A U.S. federal judge has sentenced Terraform Labs founder Do Kwon to 15 years in prison for fraud linked to the collapse of the TerraUSD stablecoin and Luna token, one of the most destructive failures in cryptocurrency history.
The sentence was handed down on Thursday in Manhattan federal court and exceeded both the five years requested by Kwon’s defence team and the 12 years sought by prosecutors. The judge described Kwon’s actions as “fraud on an epic, generational scale,” according to reporting by the International Business Times.
Kwon, a South Korean national, pleaded guilty in August to one count of wire fraud and one count of conspiracy to commit securities, commodities and wire fraud. Prosecutors said he misled investors about the stability and backing of TerraUSD, an algorithmic stablecoin that collapsed in May 2022, wiping out an estimated $40 billion in market value.
Terra’s collapse and the crypto contagion
TerraUSD was designed to maintain a one to one peg with the U.S. dollar through an algorithmic mechanism linked to the Luna token, rather than through reserves of cash or government securities. When confidence in the system broke, the peg collapsed and triggered a self reinforcing sell off that rapidly destroyed both tokens.
The failure sent shockwaves through the wider crypto market. Several major crypto firms with exposure to Terra, including hedge fund Three Arrows Capital and lender Celsius Network, collapsed in the months that followed. Bitcoin and other major cryptocurrencies entered a prolonged downturn, transforming what had been a market correction into a full scale crisis.
While multiple factors contributed to the 2022 crypto crash, regulators and policymakers have consistently cited Terra as the event that exposed systemic weaknesses in unregulated stablecoin designs.
Judge sends a deterrence signal
By imposing a sentence longer than prosecutors requested, the court signalled that cooperation and guilty pleas will not necessarily shield crypto executives from severe punishment when investor harm is widespread.
For comparison, former FTX chief executive Sam Bankman-Fried received a 25-year sentence earlier this year, while Theranos founder Elizabeth Holmes was sentenced to 11 years. Kwon’s 15-year term places the Terra case among the most serious financial fraud prosecutions of the past decade.

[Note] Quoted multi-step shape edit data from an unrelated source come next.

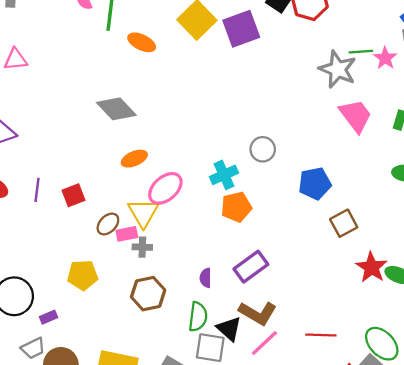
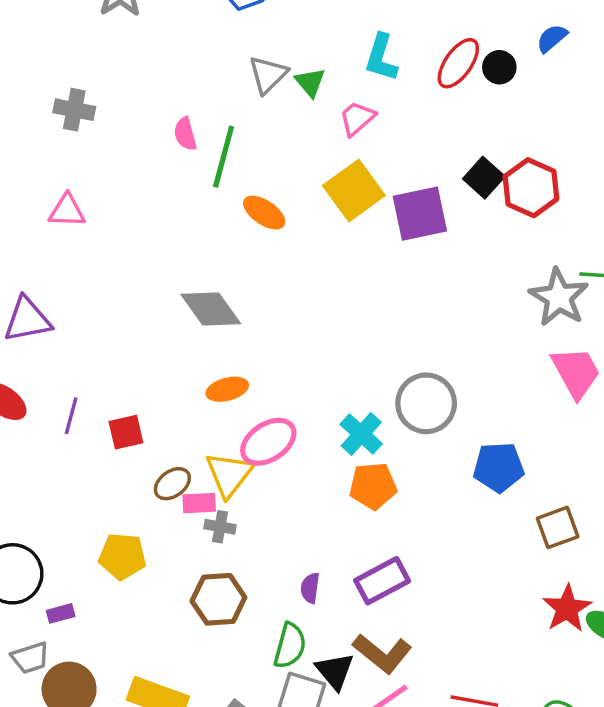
gray circle: (263, 149) -> (426, 403), size x1.5
cyan cross: (224, 175) -> (361, 434), turned -32
brown square: (344, 223) -> (558, 527), moved

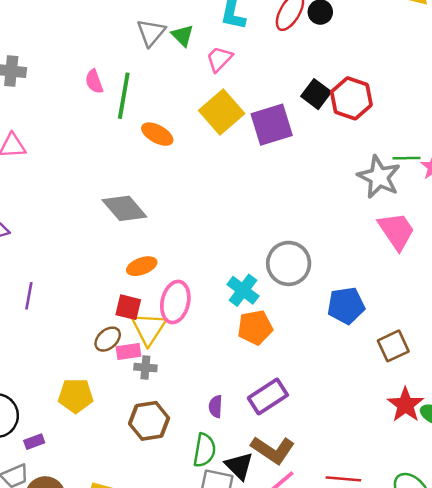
red square: (126, 432) -> (128, 307), moved, turned 32
pink ellipse: (268, 442) -> (175, 302), turned -39

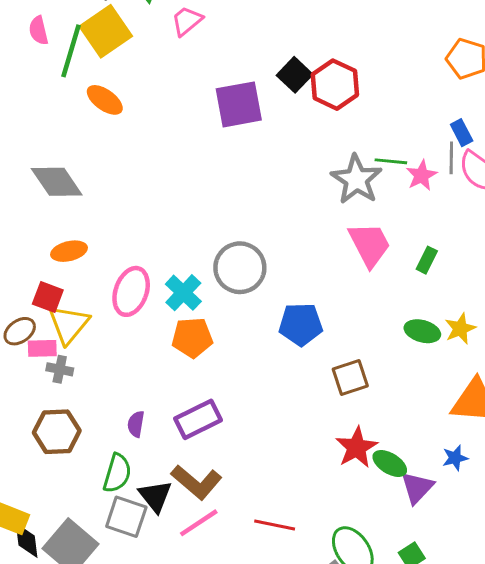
yellow square: (222, 112) -> (106, 31), moved
pink ellipse: (175, 302) -> (131, 291), moved

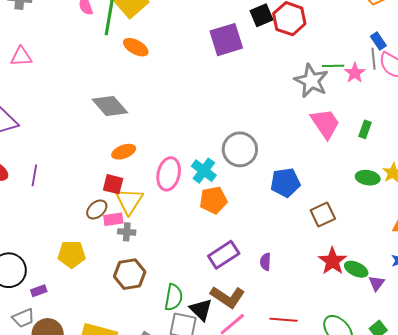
black square: (295, 75) -> (261, 15), turned 30
purple semicircle: (136, 424) -> (265, 262), moved
purple triangle: (417, 488) -> (377, 283), size x0.7

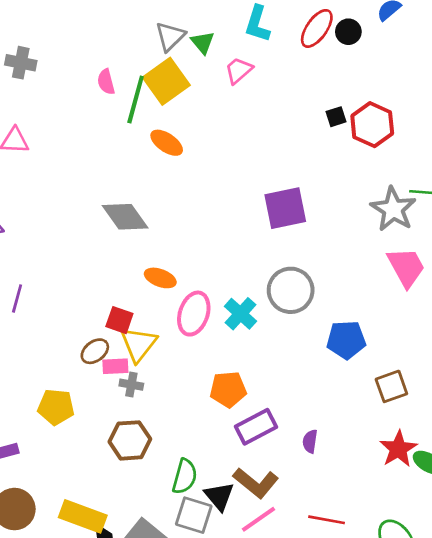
black square: (261, 15) -> (336, 117), size x0.7
purple square: (226, 40) -> (285, 208), moved
orange ellipse: (124, 152) -> (160, 278), moved, turned 35
orange pentagon: (213, 200) -> (228, 389), moved

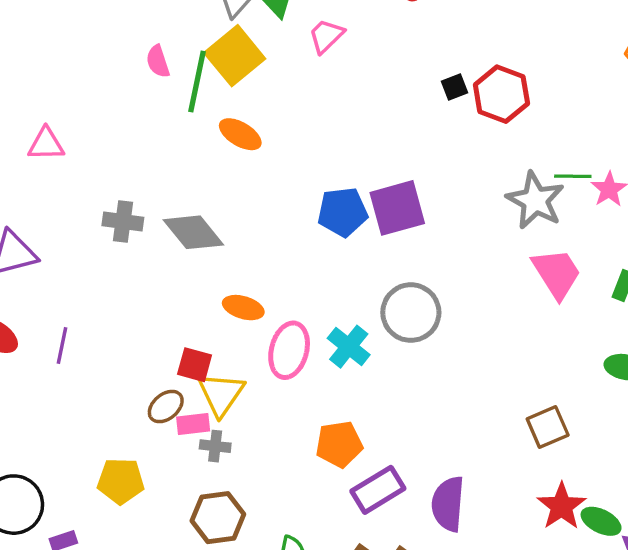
gray cross: (21, 63) -> (123, 221), moved
blue pentagon: (346, 340) -> (343, 212), moved
purple semicircle: (310, 441) -> (448, 504), size x1.8

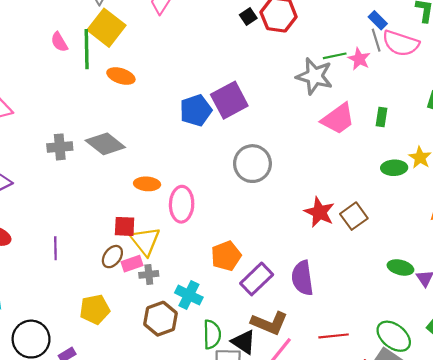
pink trapezoid: (557, 273) -> (338, 119), turned 99
purple line: (62, 346) -> (55, 248), moved
cyan cross: (349, 347) -> (189, 295), moved
red star: (562, 506) -> (319, 212), moved

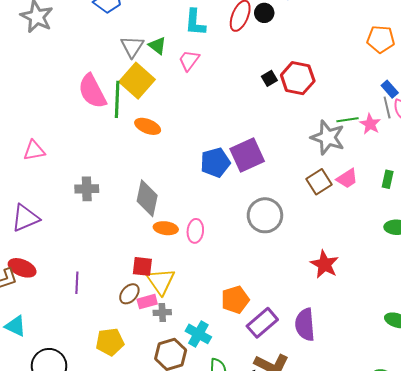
pink semicircle: (59, 42) -> (92, 91), size x1.8
pink trapezoid: (338, 119) -> (347, 178), size x0.7
gray diamond: (105, 144) -> (147, 198), moved, turned 60
pink ellipse: (182, 204) -> (195, 231), moved, size x0.7
brown square: (354, 216) -> (319, 182), moved

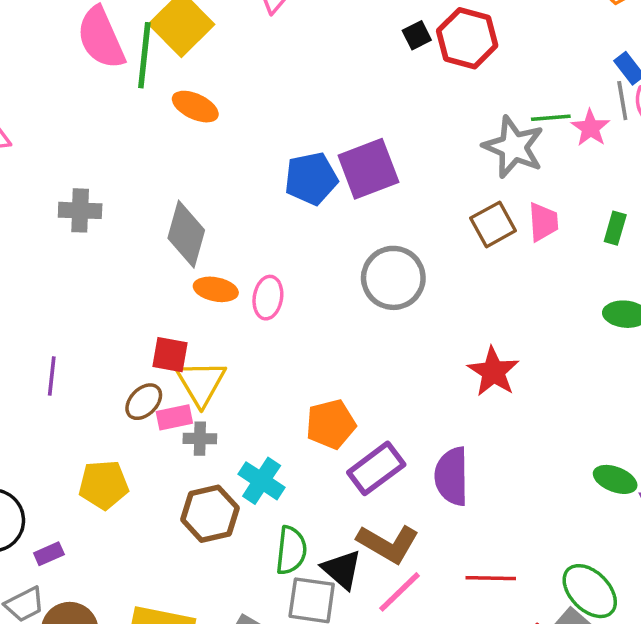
pink trapezoid: (347, 178) -> (543, 222), turned -65

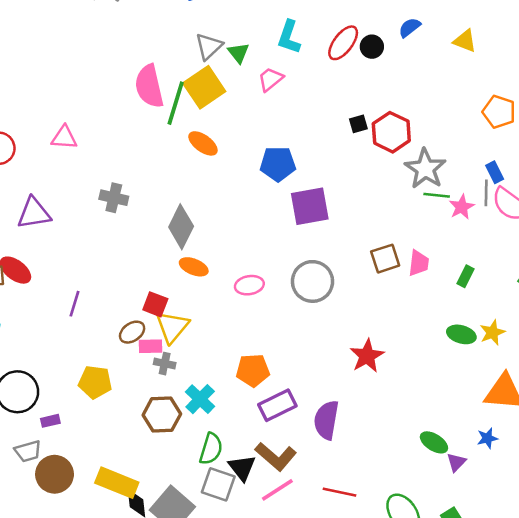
gray star: (514, 147) -> (425, 169), moved
blue pentagon: (311, 179) -> (278, 164), moved
pink ellipse: (268, 298) -> (249, 285), moved, turned 60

Under U.S. federal guidelines, Kwon is expected to serve approximately 85 percent of his sentence, meaning he could be released in his late forties.
Regulatory consequences still unfolding
The Terra collapse accelerated stablecoin regulation globally. In the European Union, lawmakers finalised the Markets in Crypto-Assets regulation shortly after the crash, introducing strict reserve, governance and transparency rules for stablecoin issuers.
Central banks, including the European Central Bank, have also pointed to Terra’s failure as evidence that privately issued digital money can pose risks to financial stability. The episode strengthened arguments for public alternatives such as central bank digital currencies, including the digital euro.
For policymakers, the case underscores a core lesson of the crypto era: technological complexity does not exempt projects from basic fraud laws, and stablecoins that rely on confidence alone can unravel rapidly under stress.